With the heatwave on around the world, it’s time to switch to healthier, lighter meals on a daily basis. This refreshing Watermelon and Feta Salad Recipe from Executive Head Chef Gopi Chandran of Sopwell House in St Albans, hits the spot.
Get a taste of the Mediterranean in your own back garden with this hydrating and vibrant watermelon and feta salad recipe. It will also go down a treat with your friends at your next summer BBQ. And we are all for food that is incredibly easy to throw together.
Watermelon and Feta Salad Recipe
- ¼ Watermelon – Skin removed and diced 1 inch thick
- Feta – 200 g diced or crumbled
- Kalamata olives – 50 g pitted
- Red chilli – 1 finely chopped
- Olive oil – 10 ml
- Garlic clove – 1 clove
- A sprig of thyme and rosemary
- ½ large lemon, remove rind and julienne (slice rind into thin strips). Juice the flesh
- Basil leaves – 10 g
- Mint leaves – 10 g
- To make the dressing, slowly and carefully heat olive oil, adding the garlic, chilli, thyme and rosemary, lemon rind.
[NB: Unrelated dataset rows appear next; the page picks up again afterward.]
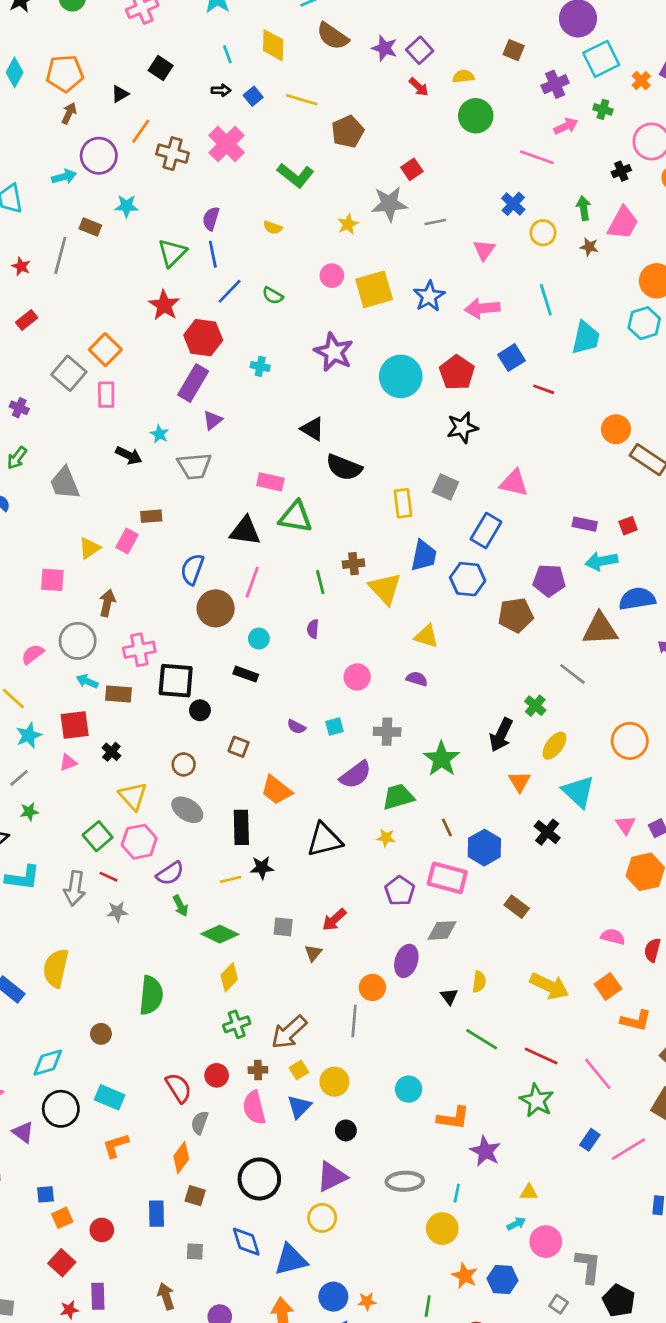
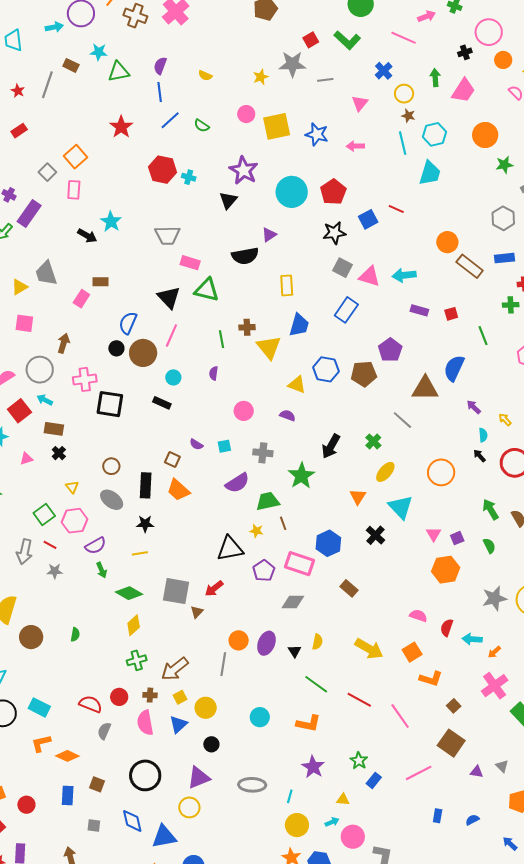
green L-shape: (296, 175) -> (347, 40), moved
brown star: (589, 247) -> (408, 116), moved
green triangle: (172, 253) -> (119, 72), moved, turned 30
blue star: (429, 296) -> (317, 134), turned -30
pink arrow: (482, 308) -> (355, 146), size x0.7
cyan hexagon: (644, 323) -> (435, 134), moved
red hexagon: (203, 338) -> (163, 170), moved
blue square: (511, 358) -> (368, 219), moved
gray square: (69, 373) -> (47, 172), size x0.7
purple rectangle: (193, 383) -> (29, 214), moved
purple triangle: (213, 420) -> (269, 235), moved
black triangle: (312, 429) -> (228, 200), moved, turned 36
cyan star: (159, 434) -> (111, 222), size x1.5
gray trapezoid: (194, 466) -> (167, 235), moved
black semicircle: (344, 467) -> (245, 256), turned -36
gray trapezoid: (65, 483) -> (46, 273), moved
gray square: (445, 487) -> (342, 268), moved
black triangle: (245, 531) -> (169, 298), turned 35
yellow triangle: (90, 548) -> (19, 287), moved
cyan arrow: (601, 561) -> (404, 275), moved
blue hexagon: (468, 579) -> (326, 369), moved
purple pentagon: (549, 580) -> (390, 350), turned 30
blue semicircle: (637, 599) -> (454, 368), turned -60
brown rectangle: (119, 694) -> (54, 429), moved
black circle: (200, 710) -> (116, 348), moved
red square: (75, 725) -> (19, 411), moved, turned -35
black arrow: (501, 735) -> (331, 446), moved
brown square: (239, 747) -> (172, 459), moved
yellow triangle: (133, 796) -> (72, 487), size x0.6
black rectangle: (241, 827) -> (146, 485), moved
brown line: (447, 827) -> (283, 523), moved
black triangle: (325, 840) -> (230, 549), moved
black star: (262, 868) -> (145, 524), moved
gray square: (283, 927) -> (176, 591), size x1.8
purple ellipse: (406, 961) -> (266, 643), moved
green semicircle: (151, 995) -> (75, 635), size x0.5
brown circle: (101, 1034) -> (31, 637), moved, size x1.5
red semicircle: (179, 1088) -> (91, 704), turned -40
green star: (537, 1101) -> (359, 761), moved, size x0.7
orange L-shape: (453, 1118) -> (308, 724), moved
blue rectangle: (590, 1140) -> (374, 780), moved
orange diamond: (181, 1158) -> (67, 756), moved, turned 75
yellow circle: (442, 1229) -> (297, 825), moved

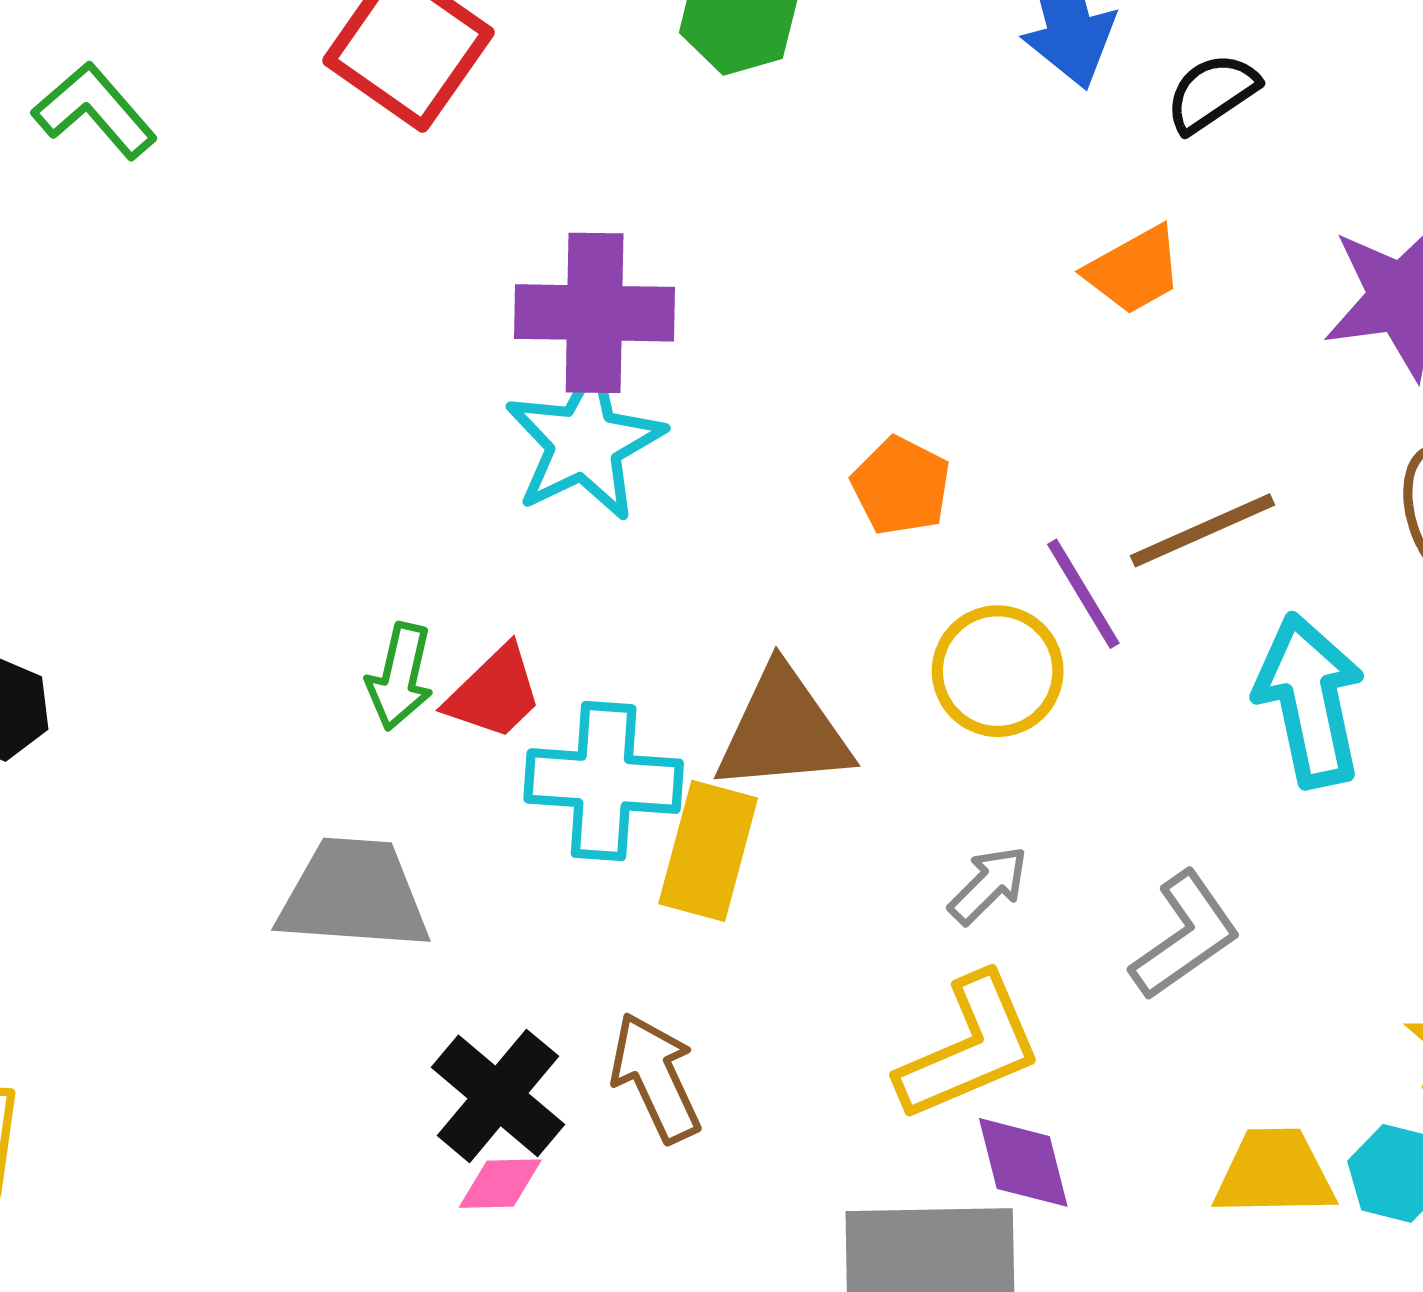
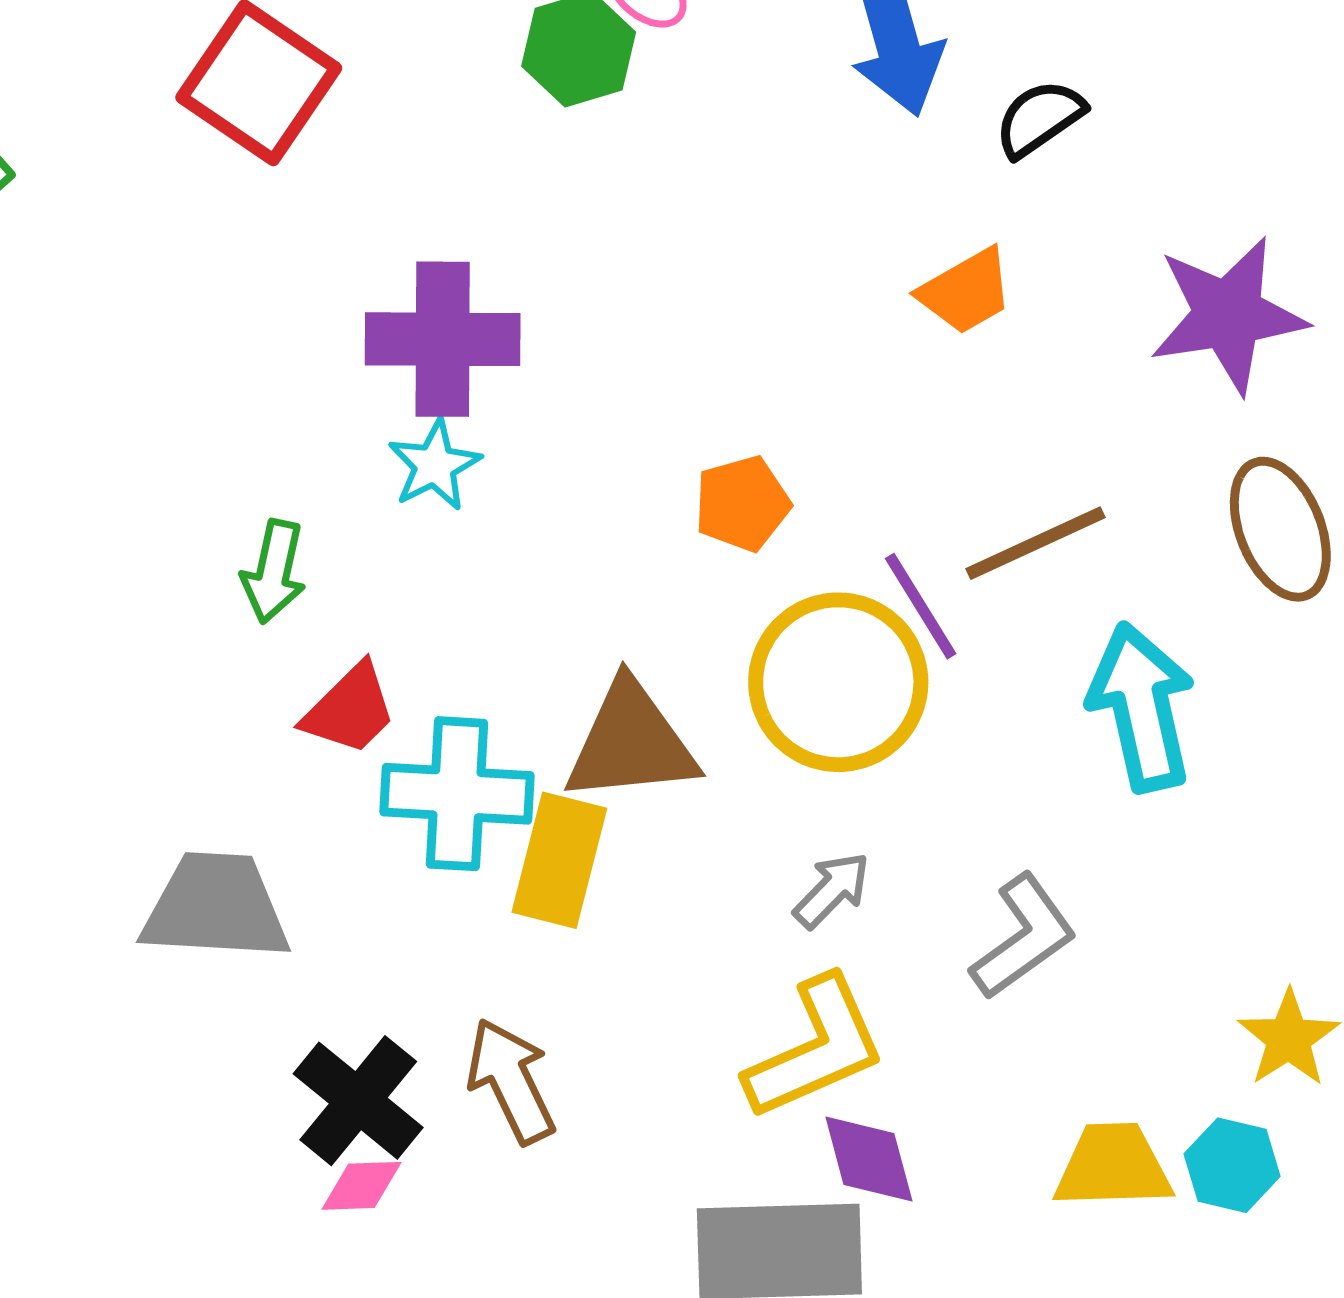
cyan star: (585, 443) -> (435, 465), size x0.6
orange pentagon: (901, 486) -> (742, 504), turned 30
yellow circle: (998, 671) -> (838, 682), size x1.4
green arrow: (400, 677) -> (274, 572), moved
- Gently heat for 3 minutes, add lemon juice, salt and pepper. It’s important to do this slowly to avoid burning any of the added elements.
- Set aside to cool.
- To serve, spread the diced watermelon in the desired dish, sprinkle the feta on top, spoon over olives and distribute the dressing evenly.
- Finish with a fine chiffonade of basil and mint – this will bring out all the flavour.
Summer just got sorted. Stay healthy, stay hydrated.